(Page-level text extractions)
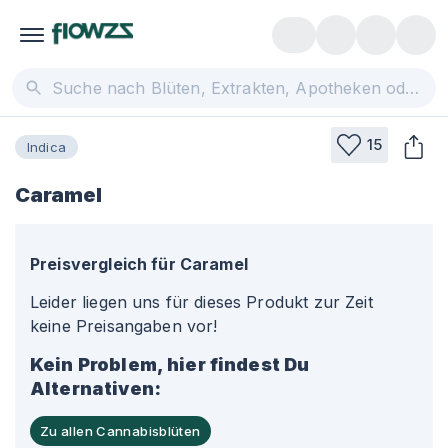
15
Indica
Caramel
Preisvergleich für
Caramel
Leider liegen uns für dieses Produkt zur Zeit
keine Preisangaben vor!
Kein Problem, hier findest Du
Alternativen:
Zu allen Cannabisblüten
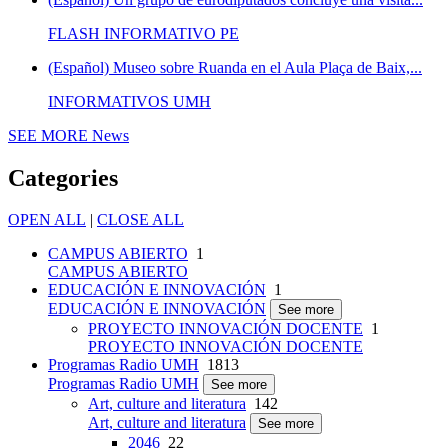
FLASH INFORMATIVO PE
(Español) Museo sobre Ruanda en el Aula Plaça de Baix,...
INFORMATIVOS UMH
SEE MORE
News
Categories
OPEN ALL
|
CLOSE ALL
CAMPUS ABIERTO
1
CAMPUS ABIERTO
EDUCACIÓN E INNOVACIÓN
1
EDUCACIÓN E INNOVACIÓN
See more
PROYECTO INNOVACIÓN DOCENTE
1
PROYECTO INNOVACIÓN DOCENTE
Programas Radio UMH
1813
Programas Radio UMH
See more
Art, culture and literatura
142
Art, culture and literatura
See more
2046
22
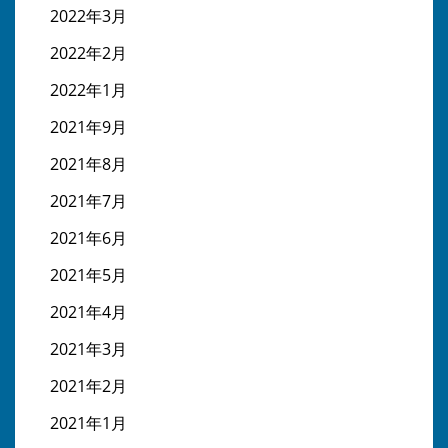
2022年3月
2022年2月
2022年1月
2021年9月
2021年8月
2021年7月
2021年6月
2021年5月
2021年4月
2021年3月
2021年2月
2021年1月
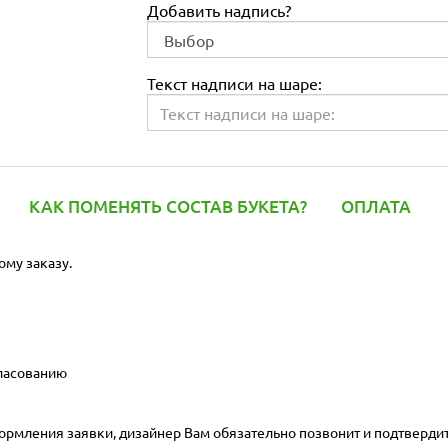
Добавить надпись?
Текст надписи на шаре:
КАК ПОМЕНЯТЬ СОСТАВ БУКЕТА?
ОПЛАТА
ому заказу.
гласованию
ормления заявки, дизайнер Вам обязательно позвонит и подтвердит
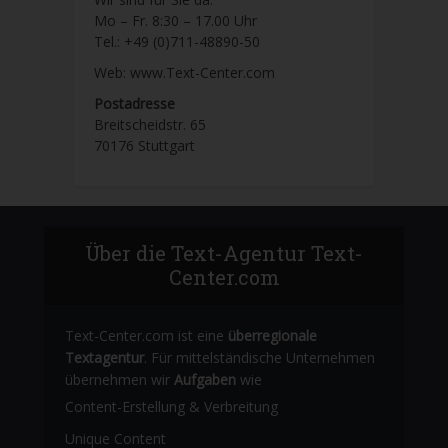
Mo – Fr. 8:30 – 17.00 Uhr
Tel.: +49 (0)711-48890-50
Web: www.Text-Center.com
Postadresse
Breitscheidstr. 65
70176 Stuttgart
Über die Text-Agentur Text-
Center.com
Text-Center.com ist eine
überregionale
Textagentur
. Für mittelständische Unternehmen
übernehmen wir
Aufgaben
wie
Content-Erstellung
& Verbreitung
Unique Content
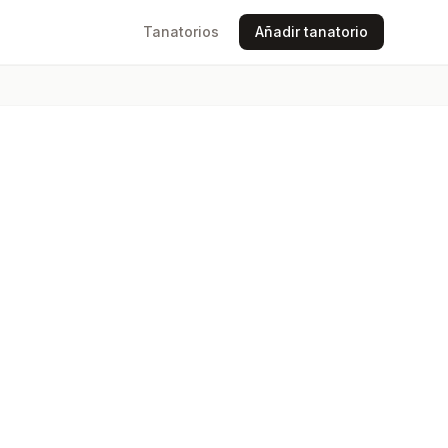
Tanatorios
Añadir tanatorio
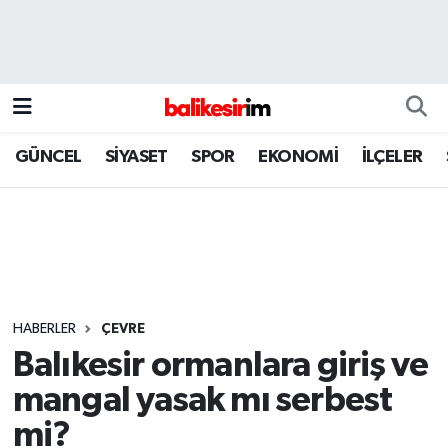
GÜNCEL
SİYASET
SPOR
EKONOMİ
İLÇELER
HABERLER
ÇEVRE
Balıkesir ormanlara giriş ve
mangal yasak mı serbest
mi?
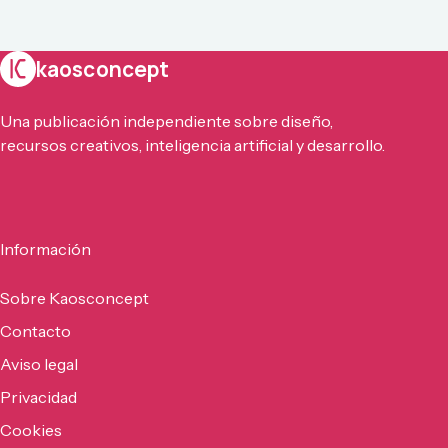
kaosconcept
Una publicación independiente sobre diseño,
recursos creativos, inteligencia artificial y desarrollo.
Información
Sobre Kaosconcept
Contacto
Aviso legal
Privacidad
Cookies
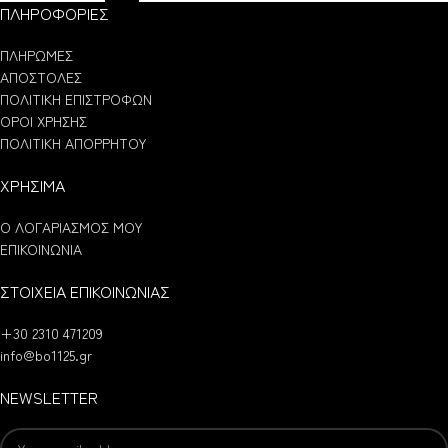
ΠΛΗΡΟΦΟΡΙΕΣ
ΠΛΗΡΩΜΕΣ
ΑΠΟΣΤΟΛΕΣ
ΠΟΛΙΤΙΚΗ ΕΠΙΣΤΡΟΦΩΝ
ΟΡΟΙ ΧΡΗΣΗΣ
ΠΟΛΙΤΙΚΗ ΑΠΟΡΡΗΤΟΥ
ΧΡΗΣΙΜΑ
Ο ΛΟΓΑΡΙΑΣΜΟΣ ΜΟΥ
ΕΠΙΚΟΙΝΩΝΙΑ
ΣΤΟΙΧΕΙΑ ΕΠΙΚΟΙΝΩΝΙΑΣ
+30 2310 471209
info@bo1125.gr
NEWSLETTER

WHAT TO WORK ON: Reproduce the data above exactly, leaving each picture out.

WRITTEN SOLUTION:
15
Indica
Caramel
Preisvergleich für
Caramel
Leider liegen uns für dieses Produkt zur Zeit
keine Preisangaben vor!
Kein Problem, hier findest Du
Alternativen:
Zu allen Cannabisblüten
FLASH INFORMATIVO PE
(Español) Museo sobre Ruanda en el Aula Plaça de Baix,...
INFORMATIVOS UMH
SEE MORE
News
Categories
OPEN ALL
|
CLOSE ALL
CAMPUS ABIERTO
1
CAMPUS ABIERTO
EDUCACIÓN E INNOVACIÓN
1
EDUCACIÓN E INNOVACIÓN
See more
PROYECTO INNOVACIÓN DOCENTE
1
PROYECTO INNOVACIÓN DOCENTE
Programas Radio UMH
1813
Programas Radio UMH
See more
Art, culture and literatura
142
Art, culture and literatura
See more
2046
22
2022年3月
2022年2月
2022年1月
2021年9月
2021年8月
2021年7月
2021年6月
2021年5月
2021年4月
2021年3月
2021年2月
2021年1月
Добавить надпись?
Текст надписи на шаре:
КАК ПОМЕНЯТЬ СОСТАВ БУКЕТА?
ОПЛАТА
ому заказу.
гласованию
ормления заявки, дизайнер Вам обязательно позвонит и подтвердит
Mo – Fr. 8:30 – 17.00 Uhr
Tel.: +49 (0)711-48890-50
Web: www.Text-Center.com
Postadresse
Breitscheidstr. 65
70176 Stuttgart
Über die Text-Agentur Text-
Center.com
Text-Center.com ist eine
überregionale
Textagentur
. Für mittelständische Unternehmen
übernehmen wir
Aufgaben
wie
Content-Erstellung
& Verbreitung
Unique Content
Tanatorios
Añadir tanatorio
GÜNCEL
SİYASET
SPOR
EKONOMİ
İLÇELER
HABERLER
ÇEVRE
Balıkesir ormanlara giriş ve
mangal yasak mı serbest
mi?
kaosconcept
Una publicación independiente sobre diseño,
recursos creativos, inteligencia artificial y desarrollo.
Información
Sobre Kaosconcept
Contacto
Aviso legal
Privacidad
Cookies
ΠΛΗΡΟΦΟΡΙΕΣ
ΠΛΗΡΩΜΕΣ
ΑΠΟΣΤΟΛΕΣ
ΠΟΛΙΤΙΚΗ ΕΠΙΣΤΡΟΦΩΝ
ΟΡΟΙ ΧΡΗΣΗΣ
ΠΟΛΙΤΙΚΗ ΑΠΟΡΡΗΤΟΥ
ΧΡΗΣΙΜΑ
Ο ΛΟΓΑΡΙΑΣΜΟΣ ΜΟΥ
ΕΠΙΚΟΙΝΩΝΙΑ
ΣΤΟΙΧΕΙΑ ΕΠΙΚΟΙΝΩΝΙΑΣ
+30 2310 471209
info@bo1125.gr
NEWSLETTER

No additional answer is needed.